Pakistan Railways!
Saturday, January 21st, 2012 4:27:47 by Fahad ZafarPakistan Railways!
Railways are an important mode of transport. They are more economical, environmentally less hazardous, easier to secure and safer as compared to road transport. For all these reasons, railways are extremely important for social and economic mobility in Pakistan.
Whether we talk of intra-city, regional, urban, freight or passenger railways, in Pakistan there is only one railways services provider, Pakistan Railways (PR).
Today, PR is one of the largest loss-making public sector enterprises. Accumulated losses since 2006-7 now exceed Rs80 billion; overdraft with the State Bank is in excess of Rs40 billion; and capital expenditures, pension and loan liabilities drain another
Rs18-19 billion each year. PR is thus, now totally dependent on the Pakistan government, not only for funding its renewals and new investments, but also for providing sufficient funds to enable it to undertake its routine operations — instead of PR supporting
Pakistan’s economy, Pakistan is supporting PR!

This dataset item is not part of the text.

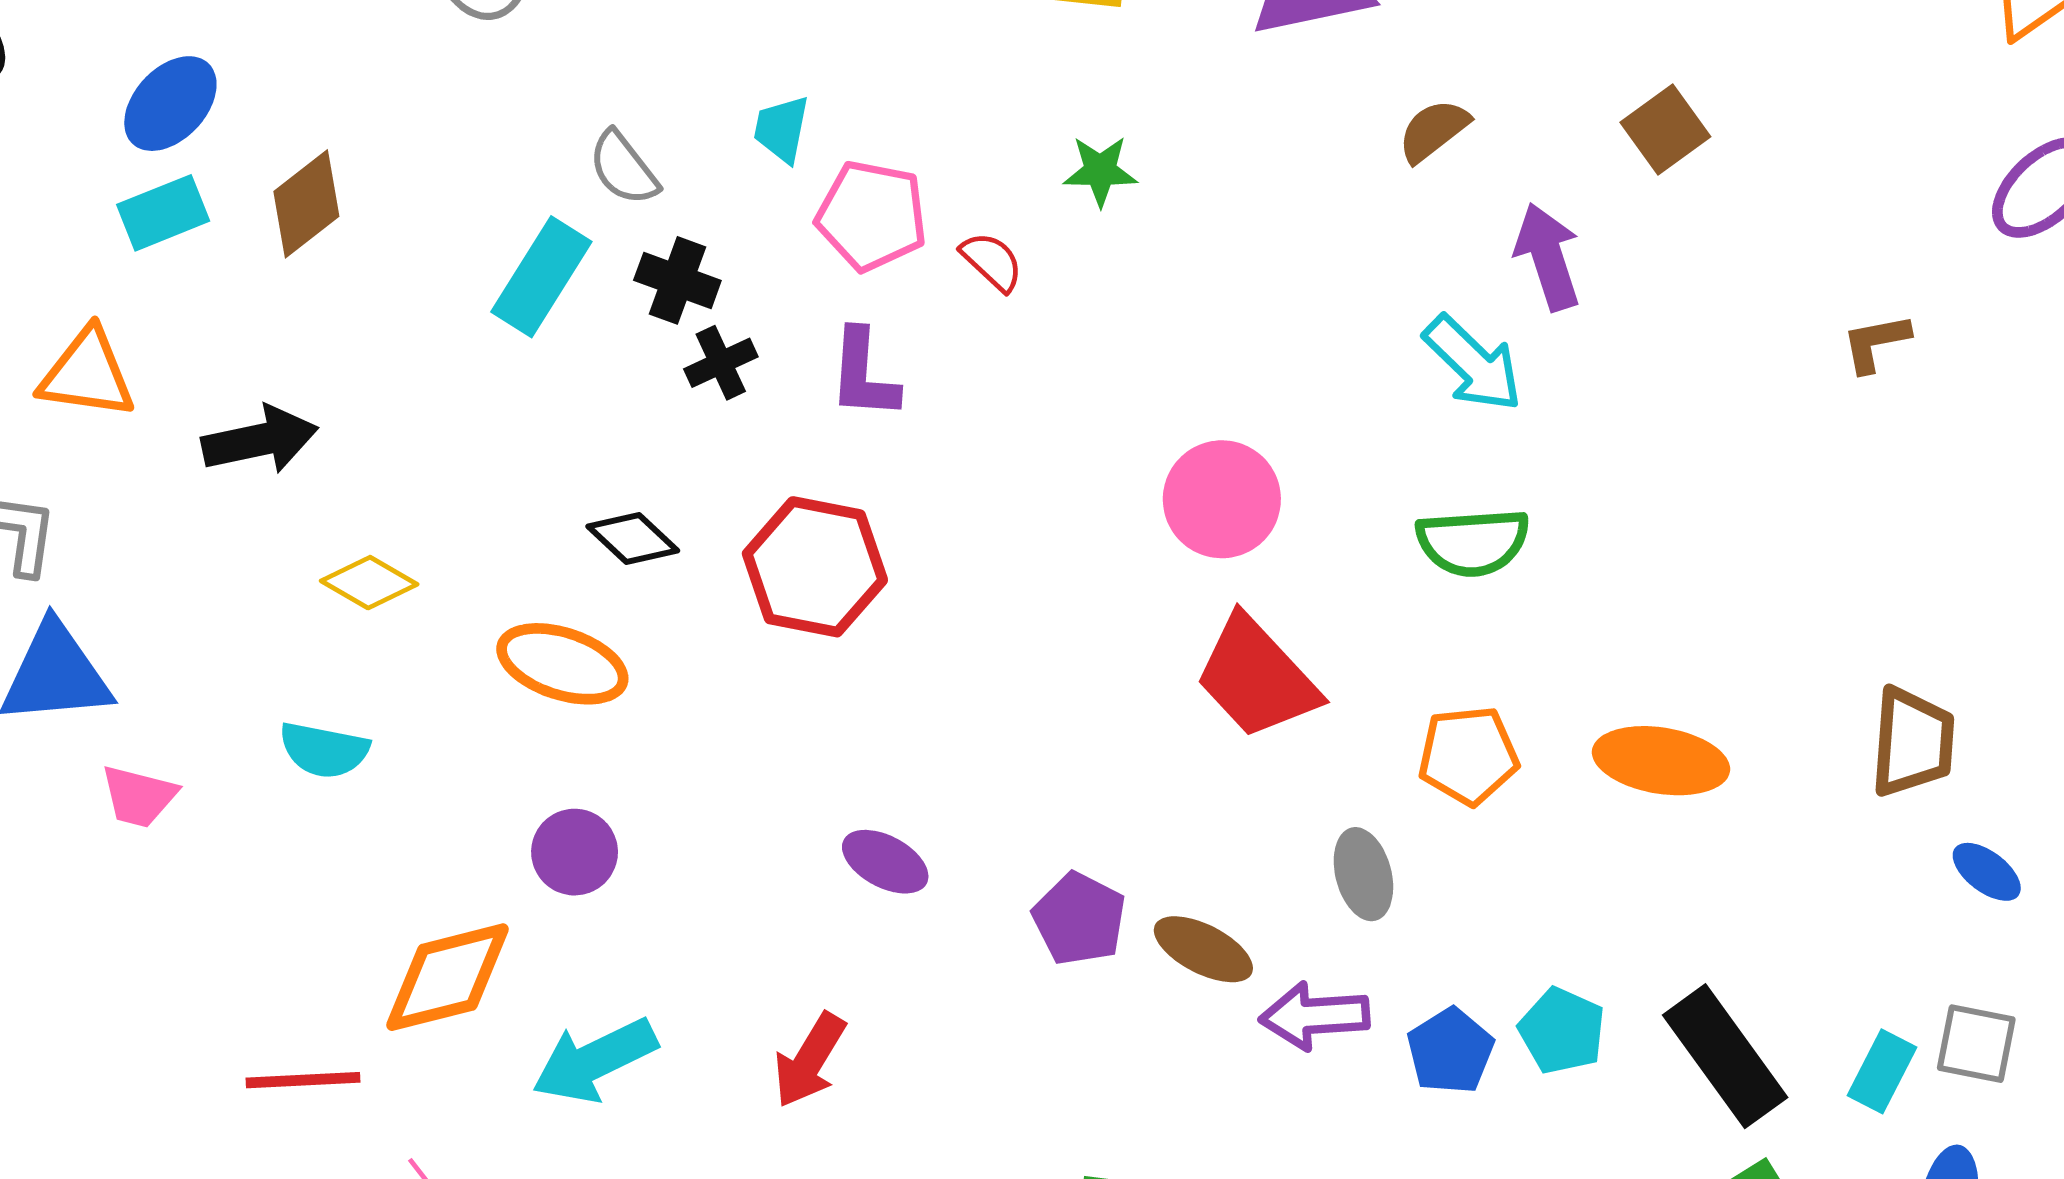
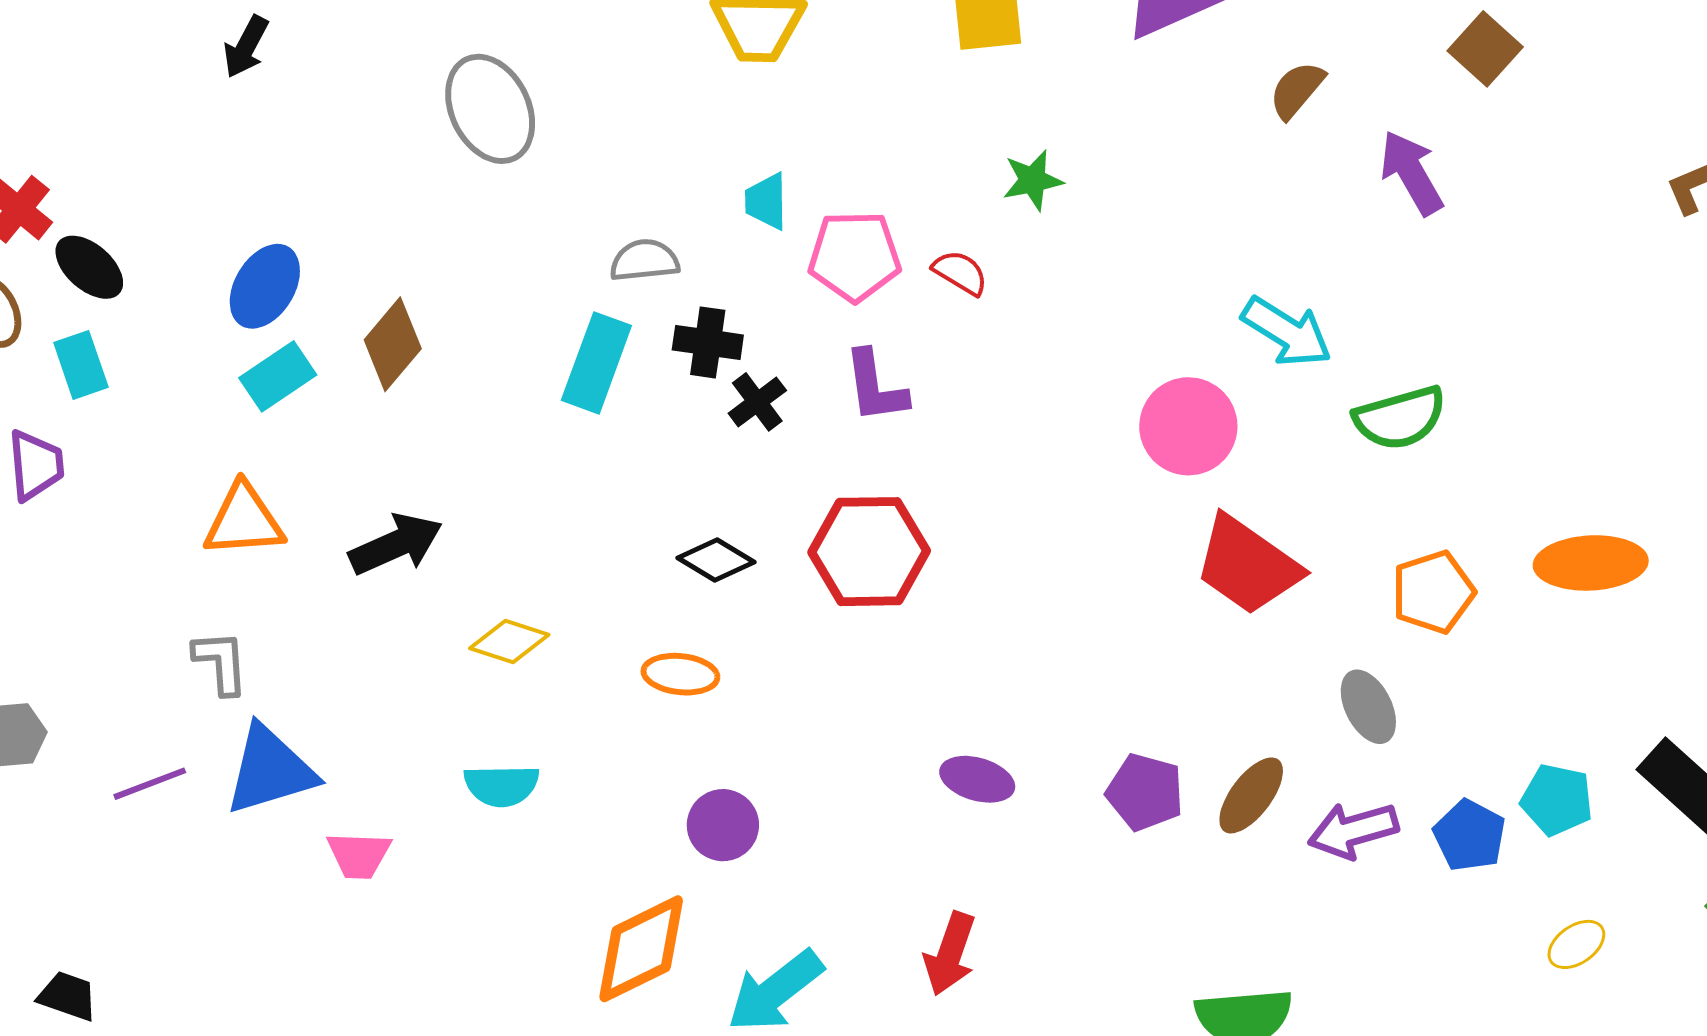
gray semicircle: (623, 168) -> (644, 260), turned 134
cyan arrow: (1473, 364) -> (1287, 332), moved
orange ellipse: (562, 664) -> (680, 674), size x0.7
brown ellipse: (1203, 949) -> (1251, 795), turned -68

PR is a medium-sized passenger railway by general global standards, broadly comparable to Turkey or Poland. It also carries some freight; it carried 80 million passengers and 7 million tons of freight last year. PR has a small core of commercial lines —
primarily along the Karachi – Peshawar Corridor — and an extensive network of branch lines — mostly in the provinces — which carry little traffic and generate little revenue in relation to their costs. Passenger services are the least profitable and yet almost
60 per cent of PR’s revenues rely on it; and, like most primarily passenger railways, it has historically tried to cross-subsidise its non-commercial network and passenger services from its freight business. Until 2005-6, this was reasonably successful and
it generally earned enough revenue to cover its direct operating costs, although it required government support to service its debts, make provision for renewals and fund its pension liabilities. However, since then, its revenue has failed to keep pace with
even its operating expenditures.
Earnings from freight reduced sharply in 2006-7 following the loss of some high-yielding oil traffic and have since only partially recovered. Passenger tariffs, in particular, have not kept pace with inflation and have declined by over 20 per cent in real
terms. At the same time, unit costs have increased in real terms, mostly because fuel costs have increased sharply in real terms. The result has been a significant shortfall in revenue, which will only get bigger unless there are substantial above-inflation
increases in tariffs; by the end of 2009-10 passenger tariffs needed to be increased in real terms (i.e. over and above inflation) by 40 per cent and freight tariffs by 20 per cent. The recent tariff increase, of 25 per cent, comes too late and is not sufficient
to improve the revenues to required levels. PR is also unable to carry more traffic, despite there being latent demands for its freight and passenger services.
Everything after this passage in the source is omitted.